Moss and ferns, lots of moss and ferns
A newborn coral fungus

From the parking lot, the Oregon Coast trail dove into the forest where it might be presumed I'd be drier.  Nope, the only difference was that the mechanism for water transfer changed from airborne water droplets to trailside ferns.  I still got wet and some of that was self-inflicted when I lay down on the ground to take pictures of all the baby coral fungi sprouting from the mossy forest floor.

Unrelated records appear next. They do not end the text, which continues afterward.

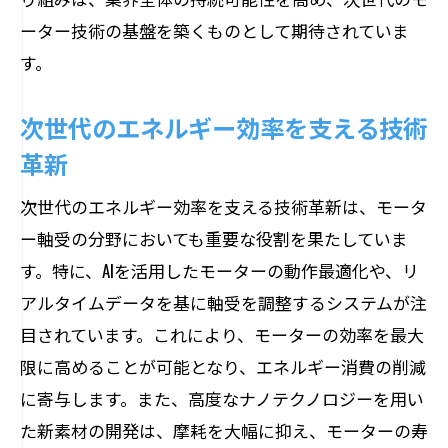
ーター技術の基盤を築くものとして期待されていま
す。
次世代のエネルギー効率を支える技術
革新
次世代のエネルギー効率を支える技術革新は、モータ
ー軸受の分野においても重要な役割を果たしていま
す。特に、AIを活用したモーターの動作最適化や、リ
アルタイムデータを基に軸受を調整するシステムが注
目されています。これにより、モーターの効率を最大
限に高めることが可能となり、エネルギー消費の削減
に寄与します。また、高度なナノテクノロジーを用い
た新素材の開発は、摩耗を大幅に抑え、モーターの寿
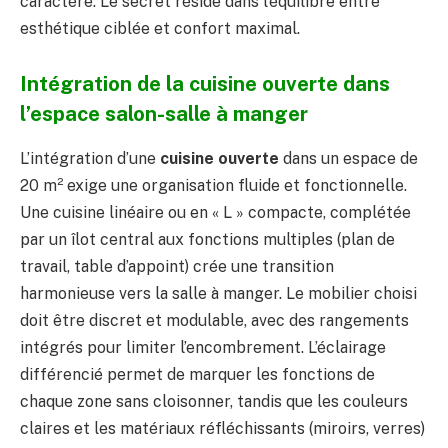
caractère. Le secret réside dans l’équilibre entre
esthétique ciblée et confort maximal.
Intégration de la cuisine ouverte dans
l’espace salon-salle à manger
L’intégration d’une
cuisine ouverte
dans un espace de
20 m² exige une organisation fluide et fonctionnelle.
Une cuisine linéaire ou en « L » compacte, complétée
par un îlot central aux fonctions multiples (plan de
travail, table d’appoint) crée une transition
harmonieuse vers la salle à manger. Le mobilier choisi
doit être discret et modulable, avec des rangements
intégrés pour limiter l’encombrement. L’éclairage
différencié permet de marquer les fonctions de
chaque zone sans cloisonner, tandis que les couleurs
claires et les matériaux réfléchissants (miroirs, verres)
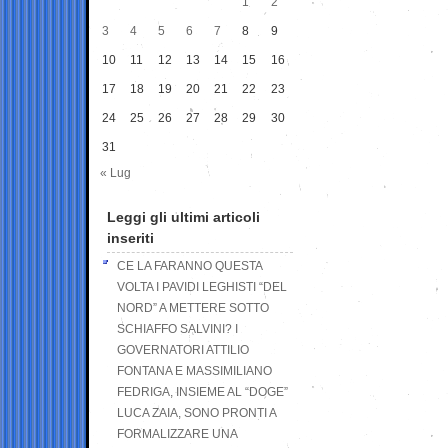
1
2
3
4
5
6
7
8
9
10
11
12
13
14
15
16
17
18
19
20
21
22
23
24
25
26
27
28
29
30
31
« Lug
Leggi gli ultimi articoli
inseriti
CE LA FARANNO QUESTA
VOLTA I PAVIDI LEGHISTI “DEL
NORD” A METTERE SOTTO
SCHIAFFO SALVINI? I
GOVERNATORI ATTILIO
FONTANA E MASSIMILIANO
FEDRIGA, INSIEME AL “DOGE”
LUCA ZAIA, SONO PRONTI A
FORMALIZZARE UNA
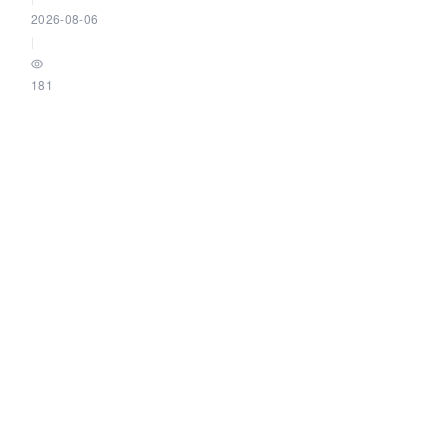
2026-08-06
|
181
|
0
Databend 产品更新：从 Spatial Index Join 到 Eval 数据管道
Databend
|
2026-08-06
|
191
|
0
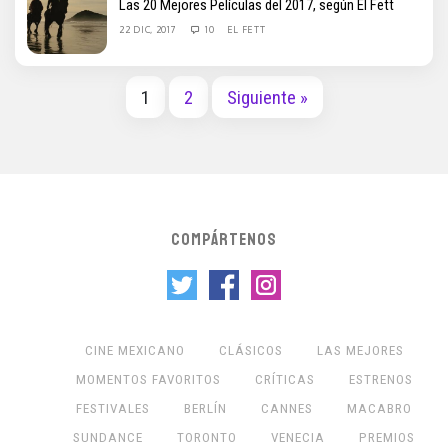
Las 20 Mejores Películas del 2017, según El Fett
22 DIC, 2017
10
EL FETT
1
2
Siguiente »
COMPÁRTENOS
CINE MEXICANO
CLÁSICOS
LAS MEJORES
MOMENTOS FAVORITOS
CRÍTICAS
ESTRENOS
FESTIVALES
BERLÍN
CANNES
MACABRO
SUNDANCE
TORONTO
VENECIA
PREMIOS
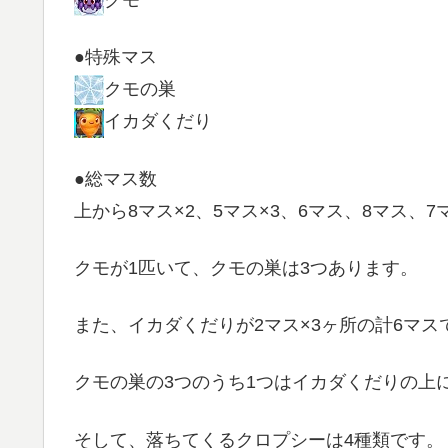
●特殊マス
クモの巣
イカダくだり
●総マス数
上から8マス×2、5マス×3、6マス、8マス、7
クモが1匹いて、クモの巣は3つあります。
また、イカダくだりが2マス×3ヶ所の計6マス
クモの巣の3つのうち1つはイカダくだりの上
そして、落ちてくるクロプシーは4種類です。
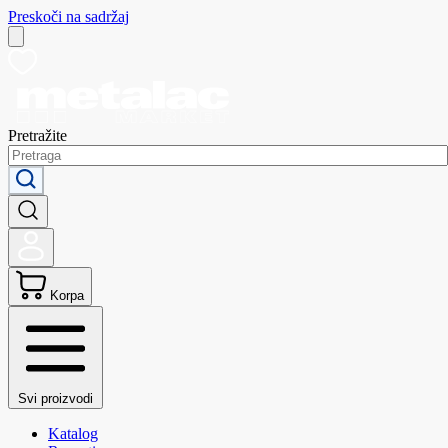
Preskoči na sadržaj
Pretražite
Korpa
Svi proizvodi
Katalog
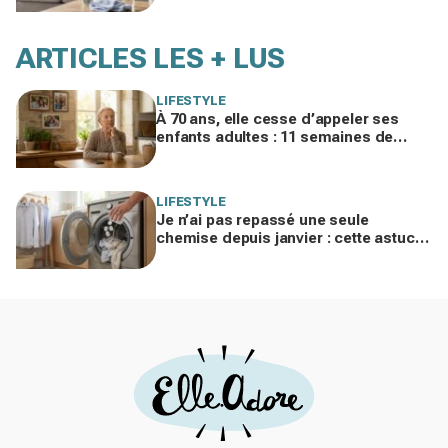
ruinez
ARTICLES LES + LUS
LIFESTYLE
À 70 ans, elle cesse d’appeler ses
enfants adultes : 11 semaines de
silence et une leçon brutale sur les
familles modernes
LIFESTYLE
Je n’ai pas repassé une seule
chemise depuis janvier : cette astuce
avec le sèche-linge tient en 15
minutes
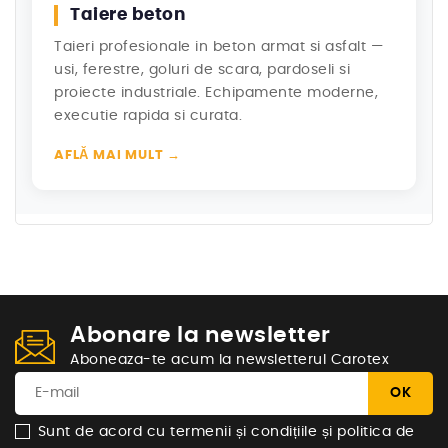
Taiere beton
Taieri profesionale in beton armat si asfalt —
usi, ferestre, goluri de scara, pardoseli si
proiecte industriale. Echipamente moderne,
executie rapida si curata.
AFLĂ MAI MULT →
Abonare la newsletter
Aboneaza-te acum la newsletterul Carotex
Sunt de acord cu termenii și condițiile și politica de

Ferns were everywhere, and anything that was not a fern was covered in a healthy layer of moss.  That's probably because it RAINS!!! in Oregon.  Creeks crossed the trail but fortunately most had footbridges over them; gotta keep the feet dry even if every other part of the body is getting drenched. 
If you like moss, this is your hike
The trail zigzagged from the bluffs overlooking a fogbound beach to paralleling busy Highway 101.  Cars whizzed by but I did catch a few incredulous "What is that guy doing out in the rain?" looks on the drivers' faces as the cars sped past. 
I just love a good wilderness hike!

After several miles, the trail egressed out onto the House Rock Viewpoint and there was not a single car in the ample parking lot.  Muttering a few apologies to my camera, I pulled it out of the dry bag and pointed towards House Rock.  An impenetrable wall of gray mist was all I could see, House Rock was closed up tighter than our cat at a visit with the veterinarian.  I'll explain the metaphor:  He does not like having his temperature taken...think about it.
"View" to House Rock
Ostensibly, the trail descends from the viewpoint to Cape Ferrelo but the cape was just a rumor in all the mist.  Slugs were my hiking companions, apparently they and deranged hikers are the only life to be found on trail in the middle of a rainstorm. 
A pictorial metaphor of me doing yard work
Leaving the forest, the trail crossed the grassy headlands above the barely visible Cape Ferrelo.  I had intended to at least get on top of the cape but strong winds changed my mind.  It's a simple math equation, really:  Take water, add 30 mile-per-hour winds and that equals one cold hiker.  I briefly entertained the idea of bypassing the cape and continuing on to Lone Ranch Beach but a trail sign advised the bridge crossing the creek had been removed for the winter.  That gave me the excuse to turn around and head back.
The shy and reclusive Cape Ferrelo

I chanted a refrain as I hiked back, something along the lines of "Why am I out here?  Why am I out here?  Why am I...?" to keep my hiking rhythm.  When I got back to Brookings, I could not drink enough hot chocolate or take a hot enough bath to warm up.   It was colder than one my ex-wife's mood swings and wetter than the time we left the hose on and departed for a three week long vacation.